#### Supplied entries ####

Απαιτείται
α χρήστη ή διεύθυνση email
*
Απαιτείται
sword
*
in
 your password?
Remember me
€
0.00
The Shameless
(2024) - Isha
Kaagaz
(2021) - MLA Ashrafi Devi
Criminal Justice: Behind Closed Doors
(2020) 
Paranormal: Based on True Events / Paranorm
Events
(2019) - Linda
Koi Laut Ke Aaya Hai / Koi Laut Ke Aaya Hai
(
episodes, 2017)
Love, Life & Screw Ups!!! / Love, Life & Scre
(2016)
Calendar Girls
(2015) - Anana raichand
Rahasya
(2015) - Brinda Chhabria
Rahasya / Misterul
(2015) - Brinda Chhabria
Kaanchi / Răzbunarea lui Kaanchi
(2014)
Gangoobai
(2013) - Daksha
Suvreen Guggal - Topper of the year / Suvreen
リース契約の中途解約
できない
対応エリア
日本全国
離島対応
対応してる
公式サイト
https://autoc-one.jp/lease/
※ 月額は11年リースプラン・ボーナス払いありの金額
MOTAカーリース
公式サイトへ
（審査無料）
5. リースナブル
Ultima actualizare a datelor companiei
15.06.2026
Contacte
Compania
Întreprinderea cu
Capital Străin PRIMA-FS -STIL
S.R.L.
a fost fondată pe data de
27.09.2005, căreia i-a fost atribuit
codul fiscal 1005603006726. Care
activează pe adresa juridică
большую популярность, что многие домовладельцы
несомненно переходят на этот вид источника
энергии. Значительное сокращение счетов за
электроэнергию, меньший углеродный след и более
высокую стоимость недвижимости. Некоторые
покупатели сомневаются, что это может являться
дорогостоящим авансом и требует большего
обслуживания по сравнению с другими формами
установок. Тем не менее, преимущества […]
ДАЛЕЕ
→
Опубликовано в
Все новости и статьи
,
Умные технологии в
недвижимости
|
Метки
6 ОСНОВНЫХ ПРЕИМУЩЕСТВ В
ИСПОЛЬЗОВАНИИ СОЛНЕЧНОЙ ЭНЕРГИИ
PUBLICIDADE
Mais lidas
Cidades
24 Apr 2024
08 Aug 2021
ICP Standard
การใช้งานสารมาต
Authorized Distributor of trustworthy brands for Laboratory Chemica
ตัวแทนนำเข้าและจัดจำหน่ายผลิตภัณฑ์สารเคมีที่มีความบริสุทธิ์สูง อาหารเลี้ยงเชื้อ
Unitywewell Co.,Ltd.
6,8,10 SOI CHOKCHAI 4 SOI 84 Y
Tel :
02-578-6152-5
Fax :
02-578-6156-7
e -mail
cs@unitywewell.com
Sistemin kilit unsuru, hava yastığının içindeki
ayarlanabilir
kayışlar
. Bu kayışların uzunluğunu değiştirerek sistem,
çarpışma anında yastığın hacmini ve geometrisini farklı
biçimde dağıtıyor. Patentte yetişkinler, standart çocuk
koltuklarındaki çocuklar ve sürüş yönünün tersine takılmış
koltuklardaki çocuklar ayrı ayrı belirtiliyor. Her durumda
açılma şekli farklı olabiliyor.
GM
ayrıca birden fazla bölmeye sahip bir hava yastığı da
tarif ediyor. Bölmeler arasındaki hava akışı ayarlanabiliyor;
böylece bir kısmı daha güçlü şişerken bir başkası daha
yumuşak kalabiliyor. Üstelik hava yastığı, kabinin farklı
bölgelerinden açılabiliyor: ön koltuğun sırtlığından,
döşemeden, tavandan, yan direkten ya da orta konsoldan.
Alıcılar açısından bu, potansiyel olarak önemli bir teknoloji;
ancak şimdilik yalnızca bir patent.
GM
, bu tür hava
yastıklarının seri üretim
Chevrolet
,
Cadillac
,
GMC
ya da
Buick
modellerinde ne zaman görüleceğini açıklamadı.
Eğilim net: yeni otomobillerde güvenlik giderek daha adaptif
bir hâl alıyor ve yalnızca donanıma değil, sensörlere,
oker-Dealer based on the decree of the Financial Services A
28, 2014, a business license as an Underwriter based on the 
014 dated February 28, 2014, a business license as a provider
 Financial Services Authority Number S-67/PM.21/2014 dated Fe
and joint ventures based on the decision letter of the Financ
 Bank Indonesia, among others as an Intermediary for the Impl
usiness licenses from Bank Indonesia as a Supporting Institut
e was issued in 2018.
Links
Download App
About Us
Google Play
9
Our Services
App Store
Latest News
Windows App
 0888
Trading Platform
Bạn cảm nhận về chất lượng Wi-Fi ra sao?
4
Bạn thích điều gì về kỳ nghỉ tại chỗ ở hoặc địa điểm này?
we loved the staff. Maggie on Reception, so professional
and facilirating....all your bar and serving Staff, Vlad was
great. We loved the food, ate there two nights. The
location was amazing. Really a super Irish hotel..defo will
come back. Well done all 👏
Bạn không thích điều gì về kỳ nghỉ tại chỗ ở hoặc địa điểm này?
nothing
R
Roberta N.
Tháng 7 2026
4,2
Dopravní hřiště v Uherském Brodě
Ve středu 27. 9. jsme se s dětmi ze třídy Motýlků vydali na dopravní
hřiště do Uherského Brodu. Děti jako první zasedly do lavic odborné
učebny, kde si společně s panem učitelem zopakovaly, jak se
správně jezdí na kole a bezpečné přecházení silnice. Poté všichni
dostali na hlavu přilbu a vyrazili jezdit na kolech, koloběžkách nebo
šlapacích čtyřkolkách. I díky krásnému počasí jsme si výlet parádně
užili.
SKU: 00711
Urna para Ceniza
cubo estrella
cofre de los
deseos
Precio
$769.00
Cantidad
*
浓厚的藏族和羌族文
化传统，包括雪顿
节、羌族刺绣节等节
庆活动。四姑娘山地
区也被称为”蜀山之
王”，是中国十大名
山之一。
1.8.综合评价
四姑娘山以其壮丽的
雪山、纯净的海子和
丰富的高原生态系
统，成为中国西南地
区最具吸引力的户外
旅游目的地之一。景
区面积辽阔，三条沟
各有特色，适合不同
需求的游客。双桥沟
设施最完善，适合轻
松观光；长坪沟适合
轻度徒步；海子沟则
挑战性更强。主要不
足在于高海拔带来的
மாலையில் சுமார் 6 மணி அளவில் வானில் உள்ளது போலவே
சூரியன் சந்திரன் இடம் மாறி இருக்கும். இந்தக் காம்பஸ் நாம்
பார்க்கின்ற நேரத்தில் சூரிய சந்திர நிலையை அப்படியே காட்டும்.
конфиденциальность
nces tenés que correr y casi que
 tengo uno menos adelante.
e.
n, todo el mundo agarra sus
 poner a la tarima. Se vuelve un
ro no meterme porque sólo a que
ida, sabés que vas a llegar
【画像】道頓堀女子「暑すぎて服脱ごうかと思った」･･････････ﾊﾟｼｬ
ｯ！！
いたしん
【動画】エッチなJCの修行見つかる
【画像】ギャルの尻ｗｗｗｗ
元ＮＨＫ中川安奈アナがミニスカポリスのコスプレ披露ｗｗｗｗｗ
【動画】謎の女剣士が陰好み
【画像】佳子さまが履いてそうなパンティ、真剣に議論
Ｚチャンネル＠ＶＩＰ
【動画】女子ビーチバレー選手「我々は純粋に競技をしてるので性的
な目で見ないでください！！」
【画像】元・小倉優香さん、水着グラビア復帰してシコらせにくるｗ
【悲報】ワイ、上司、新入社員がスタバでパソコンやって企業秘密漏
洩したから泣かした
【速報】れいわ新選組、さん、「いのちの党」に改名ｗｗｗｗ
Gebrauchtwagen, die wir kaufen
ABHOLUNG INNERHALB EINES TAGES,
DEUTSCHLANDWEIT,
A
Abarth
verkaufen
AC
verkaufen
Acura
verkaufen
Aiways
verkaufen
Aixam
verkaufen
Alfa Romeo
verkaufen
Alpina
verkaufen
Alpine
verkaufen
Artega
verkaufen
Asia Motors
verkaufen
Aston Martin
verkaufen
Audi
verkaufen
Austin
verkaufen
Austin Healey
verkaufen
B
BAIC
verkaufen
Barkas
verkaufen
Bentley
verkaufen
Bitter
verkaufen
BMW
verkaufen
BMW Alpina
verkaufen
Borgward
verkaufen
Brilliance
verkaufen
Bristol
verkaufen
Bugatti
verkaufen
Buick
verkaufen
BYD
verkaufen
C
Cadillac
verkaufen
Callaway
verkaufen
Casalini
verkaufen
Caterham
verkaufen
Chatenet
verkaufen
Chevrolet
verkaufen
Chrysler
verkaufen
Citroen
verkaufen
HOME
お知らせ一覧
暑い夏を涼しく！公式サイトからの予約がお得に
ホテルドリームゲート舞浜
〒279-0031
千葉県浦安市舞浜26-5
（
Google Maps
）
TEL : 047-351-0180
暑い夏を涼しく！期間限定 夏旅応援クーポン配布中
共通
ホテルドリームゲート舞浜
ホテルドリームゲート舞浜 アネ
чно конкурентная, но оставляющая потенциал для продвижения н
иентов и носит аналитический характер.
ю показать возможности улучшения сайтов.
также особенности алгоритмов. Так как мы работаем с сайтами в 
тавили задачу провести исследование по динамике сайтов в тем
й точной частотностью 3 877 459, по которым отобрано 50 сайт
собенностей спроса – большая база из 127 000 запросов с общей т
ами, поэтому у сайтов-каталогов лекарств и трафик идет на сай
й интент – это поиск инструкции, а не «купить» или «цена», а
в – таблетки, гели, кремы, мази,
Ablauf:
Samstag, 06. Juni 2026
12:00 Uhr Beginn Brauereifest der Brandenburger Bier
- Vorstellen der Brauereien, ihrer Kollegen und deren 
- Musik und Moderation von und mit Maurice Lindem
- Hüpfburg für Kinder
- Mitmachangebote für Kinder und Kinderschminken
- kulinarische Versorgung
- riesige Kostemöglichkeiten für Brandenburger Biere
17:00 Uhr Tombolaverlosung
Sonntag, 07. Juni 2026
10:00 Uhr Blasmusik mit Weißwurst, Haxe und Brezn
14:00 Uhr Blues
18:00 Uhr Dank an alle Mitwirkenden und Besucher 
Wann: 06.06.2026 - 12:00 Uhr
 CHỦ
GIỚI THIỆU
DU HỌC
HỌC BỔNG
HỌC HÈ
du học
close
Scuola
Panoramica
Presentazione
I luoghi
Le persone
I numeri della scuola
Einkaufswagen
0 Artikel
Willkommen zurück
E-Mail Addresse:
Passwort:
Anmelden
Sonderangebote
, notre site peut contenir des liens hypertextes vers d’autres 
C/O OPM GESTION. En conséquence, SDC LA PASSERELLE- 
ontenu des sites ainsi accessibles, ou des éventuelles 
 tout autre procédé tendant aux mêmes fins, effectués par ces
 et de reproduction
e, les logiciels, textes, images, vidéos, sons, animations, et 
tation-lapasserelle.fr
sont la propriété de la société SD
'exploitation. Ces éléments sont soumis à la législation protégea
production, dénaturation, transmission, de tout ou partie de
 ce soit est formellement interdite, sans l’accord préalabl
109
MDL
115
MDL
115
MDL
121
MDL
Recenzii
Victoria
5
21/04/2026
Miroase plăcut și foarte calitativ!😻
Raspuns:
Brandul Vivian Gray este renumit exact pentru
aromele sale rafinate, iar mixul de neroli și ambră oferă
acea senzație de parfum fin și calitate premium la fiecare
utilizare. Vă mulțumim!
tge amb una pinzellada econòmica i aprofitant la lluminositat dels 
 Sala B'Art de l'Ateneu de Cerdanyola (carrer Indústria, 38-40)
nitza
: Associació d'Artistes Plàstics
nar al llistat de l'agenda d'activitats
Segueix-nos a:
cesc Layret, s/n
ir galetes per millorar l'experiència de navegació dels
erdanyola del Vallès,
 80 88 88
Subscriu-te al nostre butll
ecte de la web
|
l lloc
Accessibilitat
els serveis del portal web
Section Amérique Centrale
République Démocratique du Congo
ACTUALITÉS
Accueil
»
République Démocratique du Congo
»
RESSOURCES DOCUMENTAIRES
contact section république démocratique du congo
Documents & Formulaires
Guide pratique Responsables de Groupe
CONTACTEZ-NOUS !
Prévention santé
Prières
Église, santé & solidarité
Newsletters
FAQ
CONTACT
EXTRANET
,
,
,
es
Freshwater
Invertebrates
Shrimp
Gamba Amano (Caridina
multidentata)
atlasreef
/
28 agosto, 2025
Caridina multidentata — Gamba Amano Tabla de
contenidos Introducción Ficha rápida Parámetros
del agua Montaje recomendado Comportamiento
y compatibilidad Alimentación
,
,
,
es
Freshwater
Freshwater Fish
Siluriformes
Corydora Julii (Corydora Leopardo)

####

» What needs to be done: In the data above, find each line that has the word "Caridina" and copy it out.

» Task result:
Gamba Amano (Caridina
Caridina multidentata — Gamba Amano Tabla de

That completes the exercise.